Sage executives blamed zuranolone's 2019 failure in major depressive disorder on several potentially confounding factors, and have since designed a slate of new Phase 3 studies — including two in MDD — to prove it. Three of those trials are expected to deliver results in 2021. The first is a study called Waterfall, which is testing zuranolone as an acute treatment of MDD. Data should come in the first half of the year, and will go a long way in telling whether zuranolone does indeed have a future.
Vertex was able to quickly recover when a once-promising hepatitis C drug franchise was wiped out in the mid-2010s because the biotech had a burgeoning cystic fibrosis business ready to take its place.
Success was achieved, in part, through a strategy that involved developing multiple, similar CF drugs simultaneously and picking the best one to take forward. The plan led to both Symdeko and Trikafta, which are now topp-selling drugs for the Boston-based drugmaker.
Vertex aims to follow its CF blueprint with another rare disease called alpha-1 antitrypsin deficiency, for which it had advanced multiple drugs in concert.

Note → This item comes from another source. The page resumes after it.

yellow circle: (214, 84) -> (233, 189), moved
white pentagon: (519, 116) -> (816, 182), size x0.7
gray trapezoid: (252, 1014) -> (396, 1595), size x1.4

But the plan has already been put to the test. Last year, Vertex surprisingly scrapped a drug called VX-814 following worrisome safety signals in a Phase 2 trial, a setback compounded by the progress of fast-moving competition. Vertex has another drug in its arsenal, called VX-864, that it's said is structurally distinct from its failed predecessor.
A Phase 2 trial should produce results in the first half of 2021, the results of which could have big implications for Vertex going forward.